The New York Times, 24 August 2004
Many young doctors dream of having an article published in The New England Journal of Medicine. Hacib Aoun achieved this, but not in the manner he expected.
Dr. Aoun’s piece, ”When a House Officer Gets AIDS,” appeared in the Sept. 7, 1989, edition of the journal. It told the story of how, in 1983, as a 27-year-old medical resident, he contracted the disease from a workplace accident. Dr. Aoun’s candor, and the journal’s willingness to publish his first-person account of his illness, helped capture the terror, and the arbitrariness, of the early years of the AIDS epidemic.
Fifteen years later, in an era of triple-drug therapy for H.I.V. infection, Dr. Aoun’s piece reads like ancient history, but it also remains surprisingly relevant.
I vividly recall seeing the article for the first time. I had just completed medical school and residency in New York. Like other doctors in training then, I had been caught unaware by the gravity of AIDS. And I had had my share of possible exposures to H.I.V., the virus that causes it.
Dr. Aoun, a Venezuelan training in the United States, had been cut by a broken glass tube containing blood. His patient was a very sick boy with leukemia, who had received dozens of transfusions of blood products. Three weeks later, Dr. Aoun became severely ill, with a fever and a rash. No diagnosis could be found and he recovered.
In 1983, the medical profession and the country were abuzz with discussions of AIDS, a puzzling and severe new illness that mostly affected gay men and injection drug users. But in Dr. Aoun’s case, AIDS ”was not even a consideration,” he recalled in his article. ”The virus had not yet been discovered, there were no tests for AIDS, and the illness had been reported in only two cities.”
There were no known cases in which health workers had become infected through blood.
Looking back, neither I nor my colleagues were especially afraid of contracting AIDS. We were daunted by its ability to devastate the bodies of previously healthy people, and some surgeons were reluctant to operate on AIDS patients.
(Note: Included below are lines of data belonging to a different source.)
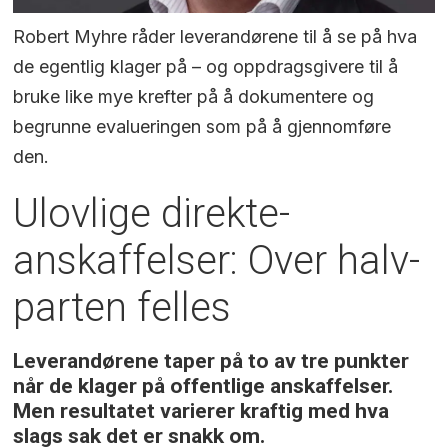
Robert Myhre råder leverandørene til å se på hva
de egentlig klager på – og oppdragsgivere til å
bruke like mye krefter på å dokumentere og
begrunne evalueringen som på å gjennomføre
den.
Ulovlige direkte­
anskaffelser: Over halv­
parten felles
Leverandørene taper på to av tre punkter
når de klager på offentlige anskaffelser.
Men resultatet varierer kraftig med hva
slags sak det er snakk om.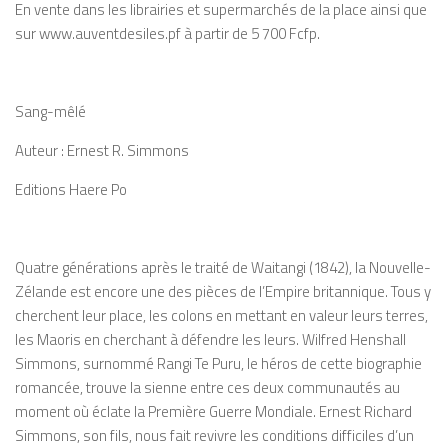
En vente dans les librairies et supermarchés de la place ainsi que
sur www.auventdesiles.pf à partir de 5 700 Fcfp.
Sang-mêlé
Auteur : Ernest R. Simmons
Editions Haere Po
Quatre générations après le traité de Waitangi (1842), la Nouvelle-
Zélande est encore une des pièces de l’Empire britannique. Tous y
cherchent leur place, les colons en mettant en valeur leurs terres,
les Maoris en cherchant à défendre les leurs. Wilfred Henshall
Simmons, surnommé Rangi Te Puru, le héros de cette biographie
romancée, trouve la sienne entre ces deux communautés au
moment où éclate la Première Guerre Mondiale. Ernest Richard
Simmons, son fils, nous fait revivre les conditions difficiles d’un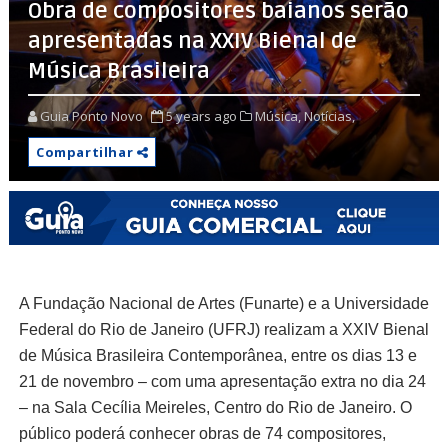
Obra de compositores baianos serão
apresentadas na XXIV Bienal de
Música Brasileira
Guia Ponto Novo
5 years ago
Música,
Notícias,
Compartilhar
A Fundação Nacional de Artes (Funarte) e a Universidade
Federal do Rio de Janeiro (UFRJ) realizam a XXIV Bienal
de Música Brasileira Contemporânea, entre os dias 13 e
21 de novembro – com uma apresentação extra no dia 24
– na Sala Cecília Meireles, Centro do Rio de Janeiro. O
público poderá conhecer obras de 74 compositores,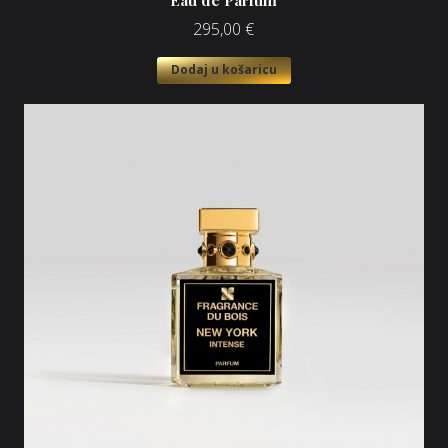
Eau de Parfum
295,00
€
Dodaj u košaricu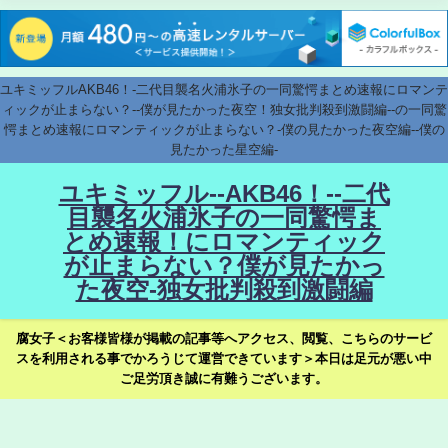
ユキミッフルAKB46！-二代目襲名火浦氷子の一同驚愕まとめ速報にロマンテ
ィックが止まらない？--僕が見たかった夜空！独女批判殺到激闘編--の一同驚
愕まとめ速報にロマンティックが止まらない？-僕の見たかった夜空編--僕の
見たかった星空編-
ユキミッフル--AKB46！--二代
目襲名火浦氷子の一同驚愕ま
とめ速報！にロマンティック
が止まらない？僕が見たかっ
た夜空-独女批判殺到激闘編
腐女子＜お客様皆様が掲載の記事等へアクセス、閲覧、こちらのサービ
スを利用される事でかろうじて運営できています＞本日は足元が悪い中
ご足労頂き誠に有難うございます。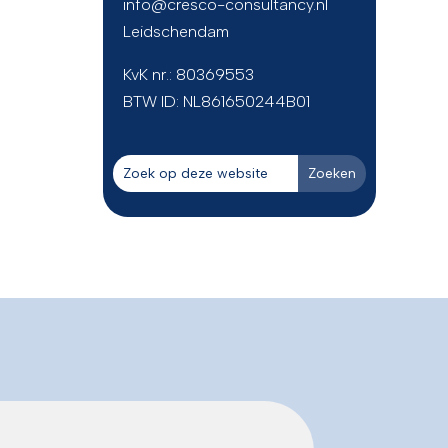
info@cresco-consultancy.nl
Leidschendam
KvK nr.: 80369553
BTW ID:
NL861650244B01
But we went about our business without much anxiety.
In retrospect, we were incredibly naïve. I often ask medical students to read Dr. Aoun’s piece, and then tell them how we used to draw blood from AIDS patients without gloves and omit protective masks and goggles when we were too busy.
The students, most of whom were younger than 10 in the 1980’s, are amazed at how terrifying AIDS was but also at our seemingly cavalier response to it.
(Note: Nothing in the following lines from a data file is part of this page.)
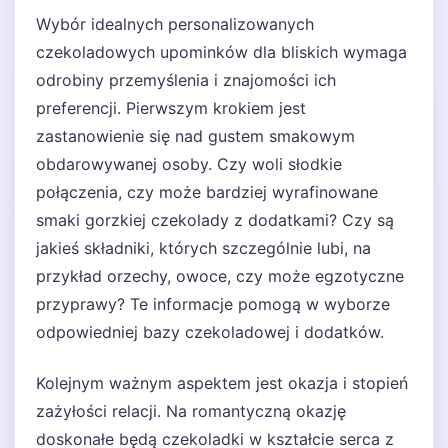
Wybór idealnych personalizowanych
czekoladowych upominków dla bliskich wymaga
odrobiny przemyślenia i znajomości ich
preferencji. Pierwszym krokiem jest
zastanowienie się nad gustem smakowym
obdarowywanej osoby. Czy woli słodkie
połączenia, czy może bardziej wyrafinowane
smaki gorzkiej czekolady z dodatkami? Czy są
jakieś składniki, których szczególnie lubi, na
przykład orzechy, owoce, czy może egzotyczne
przyprawy? Te informacje pomogą w wyborze
odpowiedniej bazy czekoladowej i dodatków.
Kolejnym ważnym aspektem jest okazja i stopień
zażyłości relacji. Na romantyczną okazję
doskonałe będą czekoladki w kształcie serca z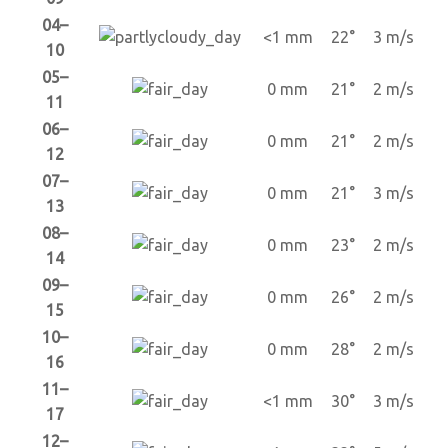
04–
<1 mm
22°
3 m/s
10
05–
0 mm
21°
2 m/s
11
06–
0 mm
21°
2 m/s
12
07–
0 mm
21°
3 m/s
13
08–
0 mm
23°
2 m/s
14
09–
0 mm
26°
2 m/s
15
10–
0 mm
28°
2 m/s
16
11–
<1 mm
30°
3 m/s
17
12–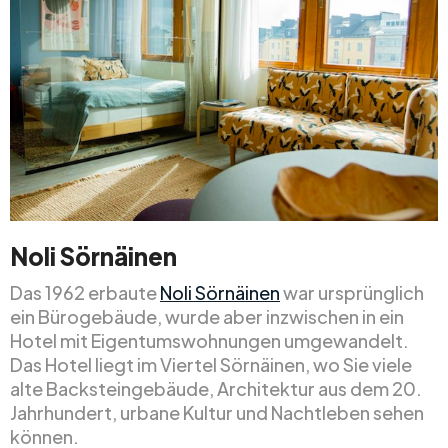
Noli Sörnäinen
Das 1962 erbaute
Noli Sörnäinen
war ursprünglich
ein Bürogebäude, wurde aber inzwischen in ein
Hotel mit Eigentumswohnungen umgewandelt.
Das Hotel liegt im Viertel Sörnäinen, wo Sie viele
alte Backsteingebäude, Architektur aus dem 20.
Jahrhundert, urbane Kultur und Nachtleben sehen
können.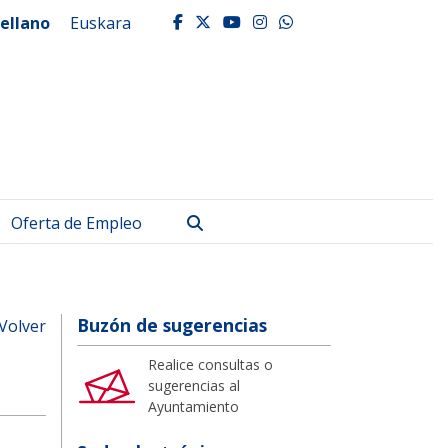
ellano
Euskara
facebook
twitter
youtube
instagram
whatsapp
Buscar
Oferta de Empleo
Buzón de sugerencias
Volver
Realice consultas o
sugerencias al
Ayuntamiento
To our credit, we wanted to give good care to these patients. There was a macho element, too. As Dr. Janet Mitchell of New York’s Harlem Hospital confessed in ”AIDS Doctors,” a collection of oral histories, ”You weren’t a real obstetrician unless you had blood all over you.”
But as young doctors, we also had never experienced a mysterious epidemic. It seemed more natural to try to defeat this disease than to worry about our own danger.
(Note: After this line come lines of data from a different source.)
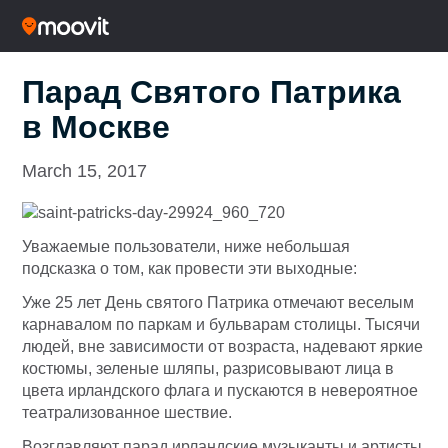
Парад Святого Патрика
в Москве
March 15, 2017
Уважаемые пользователи, ниже небольшая
подсказка о том, как провести эти выходные:
Уже 25 лет День святого Патрика отмечают веселым
карнавалом по паркам и бульварам столицы. Тысячи
людей, вне зависимости от возраста, надевают яркие
костюмы, зеленые шляпы, разрисовывают лица в
цвета ирландского флага и пускаются в невероятное
театрализованное шествие.
Возглавляют парад ирландские музыканты и артисты,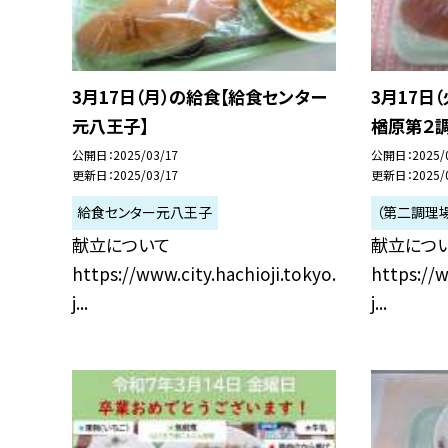
3月17日（月）の給食【給食センター
3月17日
元八王子】
楢原第２調
公開日
2025/03/17
公開日
2025/
更新日
2025/03/17
更新日
2025/
給食センター元八王子
（第二調理
献立について
献立につ
https://www.city.hachioji.tokyo.
https://w
j...
j...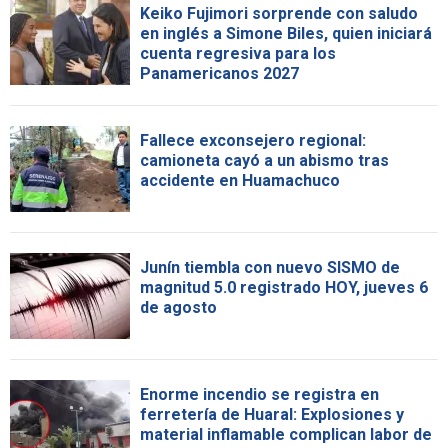
Keiko Fujimori sorprende con saludo
en inglés a Simone Biles, quien iniciará
cuenta regresiva para los
Panamericanos 2027
Fallece exconsejero regional:
camioneta cayó a un abismo tras
accidente en Huamachuco
Junín tiembla con nuevo SISMO de
magnitud 5.0 registrado HOY, jueves 6
de agosto
Enorme incendio se registra en
ferretería de Huaral: Explosiones y
material inflamable complican labor de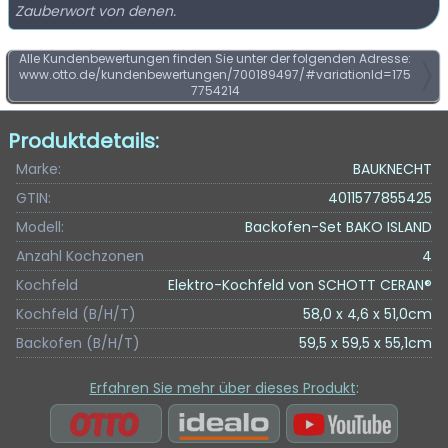
Zauberwort von denen.
Alle Kundenbewertungen finden Sie unter der folgenden Adresse:
www.otto.de/kundenbewertungen/700189497/#variationId=175
7754214
Produktdetails:
Marke:
BAUKNECHT
GTIN:
4011577855425
Modell:
Backofen-Set BAKO ISLAND
Anzahl Kochzonen
4
Kochfeld
Elektro-Kochfeld von SCHOTT CERAN®
Kochfeld (B/H/T)
58,0 x 4,6 x 51,0cm
Backofen (B/H/T)
59,5 x 59,5 x 55,1cm
Erfahren Sie mehr über dieses Produkt
: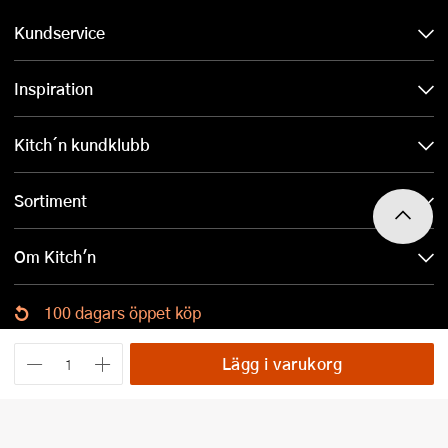
Kundservice
Inspiration
Kitch´n kundklubb
Sortiment
Om Kitch'n
100 dagars öppet köp
Ladda ned Kitch´n-appen
Lägg i varukorg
The senior doctors, who should have known better, were fascinated by the opportunistic infections that ravaged AIDS patients’ bodies. I recall one attending physician who brought our team into the room of a patient with lung tuberculosis brought on by his immune-compromised state, and then had him cough while we listened to his chest.
When Hacib Aoun became sick again in 1986, this time with weight loss and fatigue, a test existed to identify H.I.V. His blood tested positive as did blood saved from the leukemia patient, who had died. ”The mystery was solved,” Dr. Aoun wrote, ”and the nightmare began.”
He then wrote about the deterioration of his health, his inability to find work, the lack of adequate disability insurance from his employer.
It often takes a tragedy to wake us from our complacency. Because of AIDS, hospitals now take infection control much more seriously. But as the recent global outbreak of SARS demonstrated, health professionals are still vulnerable to new infections. And while most possible blood exposures cause no problem, it is estimated that over 500,000 still occur annually. One student told me that Dr. Aoun’s article made her openly confront risk and sacrifice, even though these are uncomfortable issues.
To his credit, Dr. Aoun never cursed his fate, at least in public. Despite having a terminal illness, he traveled to medical schools and conferences, urging more careful attention to the issue of occupational injury.
As his own condition worsened, he used his case to shift the focus back on the patient, especially if that person was dying. He publicly thanked his doctor, who had accompanied him to medical procedures and had been available on weekends. And he criticized doctors whose own discomfort with death led them to avoid dying patients and to make ”unwise or inappropriate remarks, especially those that hurt your hope.”
Dr. Aoun wrote these words in an article in another prestigious medical journal, The Annals of Internal Medicine, in its Feb. 15, 1992, issue. He died from AIDS the day after it was published.